Музыка стихла, Зал сжался пружиной концентрированного пространства, я приподнялся на носки, надеясь заглянуть в Зал сверху, из точки слияния Харт-энд-Соул... и попал в ловушку: пружина распрямилась, опрокинув на дощатый пастил. Я перевернулся на живот, подтянул к груди коленки, встал на четвереньки, постанывая, надеясь:

"Сидя на красивом холме..."

И скис... скис... кис-кисс...

Меня куда-то несли, везли, тащили, волокли, как тюк, мешок, ящик с паклей, ватой, дерьмом; катали-переворачивали разноцветные люди с разнокалиберными целями; тени-пятна лиц, блики-выкрики волос. Вместо нашатыря меня пробуждали плясками белых халатов: хо-о-шень-ки-э де-э-воч-ки в бее-ээнь-ких хаа-ти-ках. Их разогнал неприятно-сердитый бас, заполнив пространство, жидкое, как кисель без крахмала: "Приходит в себя!" Ба-шой шут-ник по-па-ася. Кто при-ходит в меня? Лицо: Сиби, Кесс, Милена. Зачем-почему она?

Болезненный укол в руку, фиксированно-горизонтальное положение тела – отдых...

Я спал-спал-спал... Знал, что сплю и не беспокоился. Лишь напевал: "Баю-бай, спи до тех пор, пока не проснешься..."

Нежданный гость: меня посетило солнце! Привет! Но глаза открылись нехотя. Задрапированные окна сдерживали напор света, но крохотная щелка-точка пропускала луч, выстреливая в глаза. Мучала жажда, как с похмелья. И общая слабость – головокружение с примесью желудочного дискомфорта. Я повернул голову к стене, прошуршал волосами о накрахмаленное одеяние подушки. "Человек свалился в реку, помогите..." Ого! Куда меня занесло!

Фотообои ласкали видом берега Лазурного Моря – нежнобелый песок, ананасовые пальмы, банановая трава, баранчики волн. Девочки, играющие в прибрежной воде. Девушки, бронзовеющие на поцелуе океана и суши. Знакомый пляж. Знакомая комната. Я влез – когда-то – по водосточной трубе, надеясь позагорать в постели, всю ночь, с хозяйкой дома, Принцессой. Миленой. Но она оказалась проворнее и хитрее, чем я. Смешно вспоминать прошлое, связанное с неудачными любовными попытками. Ага! Радостная весть – если я могу смеяться – я жив, что само по себе приятно, без приправы.

Познать край постели, как вчера и позавчера не удалось: слабость, черт побери! Значит, я смеялся не в открытое пространство, а над собой. Веселость прокисла, оборотившись кефирной грустью. Хотелось написать трагикомедию на шестистах страницах для театра Миражей. Я еще раз попытался выбраться, но не смог сесть – а так хотелось покинуть вязкую мягкотелость перины. Действительно, братец кролик, ослабел ты за сутки. Полежав на пляже, я вернулся в комнату, уставился в дверь с богатой резной отделкой. За ее скрупулезно-отточенным хребтом, в соседней комнате, кто-то шуршал, скрипел, позвякивал – шумовые эффекты сопровождались мелодичным посапыванием, скорее всего, тихим женским пением. Милена дома петь не станет, значит...

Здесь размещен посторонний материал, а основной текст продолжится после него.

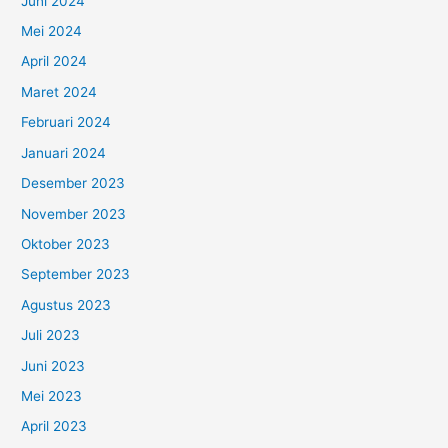
Juni 2024
Mei 2024
April 2024
Maret 2024
Februari 2024
Januari 2024
Desember 2023
November 2023
Oktober 2023
September 2023
Agustus 2023
Juli 2023
Juni 2023
Mei 2023
April 2023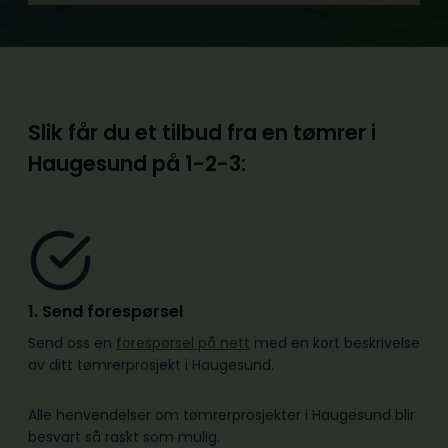
Slik får du et tilbud fra en tømrer i
Haugesund på
1-2-3:
1. Send forespørsel
Send oss en
forespørsel på nett
med en kort beskrivelse
av ditt tømrerprosjekt i Haugesund.
Alle henvendelser om tømrerprosjekter i Haugesund blir
besvart så raskt som mulig.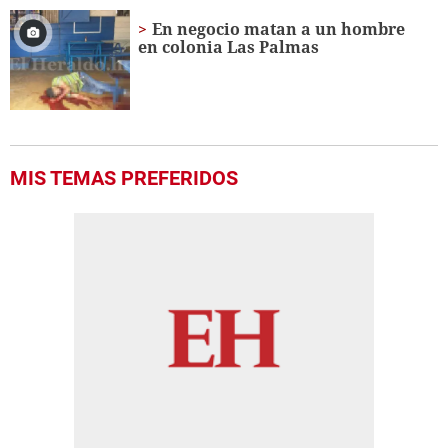
En negocio matan a un hombre
en colonia Las Palmas
MIS TEMAS PREFERIDOS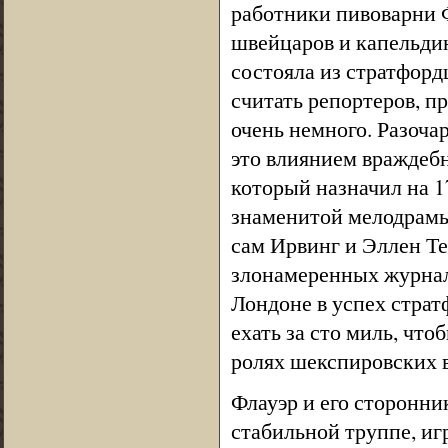
работники пивоварни 
швейцаров и капельдин
состояла из стратфорд
считать репортеров, п
очень немного. Разоча
это влиянием враждеб
который назначил на 1
знаменитой мелодрамы 
сам Ирвинг и Эллен Те
злонамеренных журнали
Лондоне в успех страт
ехать за сто миль, чт
ролях шекспировских 
Флауэр и его сторонни
стабильной труппе, иг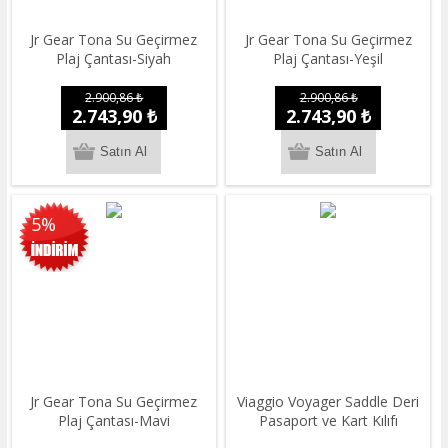
Jr Gear Tona Su Geçirmez
Jr Gear Tona Su Geçirmez
Plaj Çantası-Siyah
Plaj Çantası-Yeşil
2.900,86 ₺
2.900,86 ₺
2.743,90 ₺
2.743,90 ₺
5%
Jr Gear Tona Su Geçirmez
Viaggio Voyager Saddle Deri
Plaj Çantası-Mavi
Pasaport ve Kart Kılıfı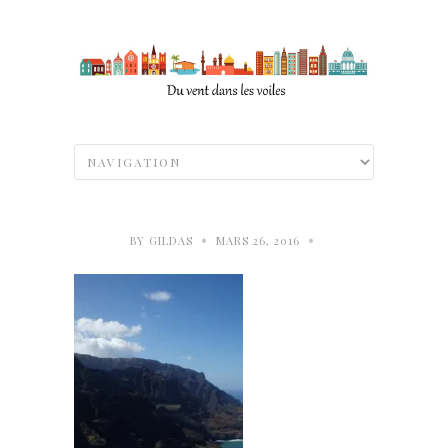
•
•
BY
GILDAS
MARS 26, 2016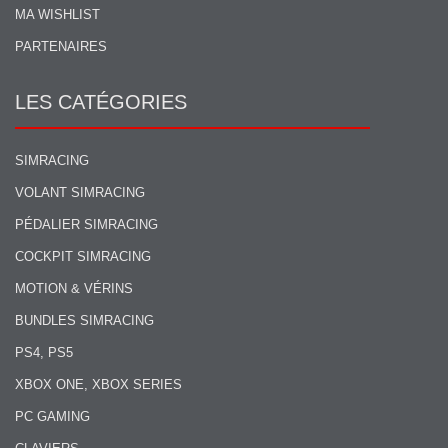
MA WISHLIST
PARTENAIRES
LES CATÉGORIES
SIMRACING
VOLANT SIMRACING
PÉDALIER SIMRACING
COCKPIT SIMRACING
MOTION & VÉRINS
BUNDLES SIMRACING
PS4, PS5
XBOX ONE, XBOX SERIES
PC GAMING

– Эгей! – крикнул я, как заправский конюх, жаль седла подо мной нет. – Помираю от тоски и обезвоживания! – и задышал, высунув язык, как после скачек.

Дверь тяжело повернулась в мою сторону, откликнувшись на мой взвыв стуком каблучков: вошла миловидная девушка-прислуга, я следил за ее появлением сквозь неплотно сомкнутые веки.

– Кто ты? – спросил я и открыл глаза.

– Здравствуйте, Владислав, – тихо сказала она и поклонилась. Ну и выучка! А что вы хотите: Берлога Мэтра Города!

– Как тебя зовут?

– Меня зовут Лика, – сообщило нежноголосое существо, погруженное в километры белорозовых лент, рюшечек и оборок, даже на мягких туфлях крепились прозрачнотканные искуственпые розочки.

– Я служу...

– Не надо, не объясняй! – взмолился я. Может, прерывать рассказ не слишком вежливо, но выслушивать слова благодарности в адрес "Добрейшего Мэтра Города и Дочери Его" – ну уж дудки! – Не сердись! Лучше объясни, как я сюда попал?

– Мэтр Города, Его Дочь Милена, Их Родственники – присутствовали на концерте...

– Вот как?! – изумился я, чуть было не вскочив с постели. Год назад они обходили Шпорт-халле стороной. – Обитатели Этого Дома посетили рок-концерт!

– Да-да, – засуетилась Лика. – Когда они узнали, что Вы вернулись и будете выступать, то заказали билеты. Даже для прислуги. Бони возил нас на автобусе...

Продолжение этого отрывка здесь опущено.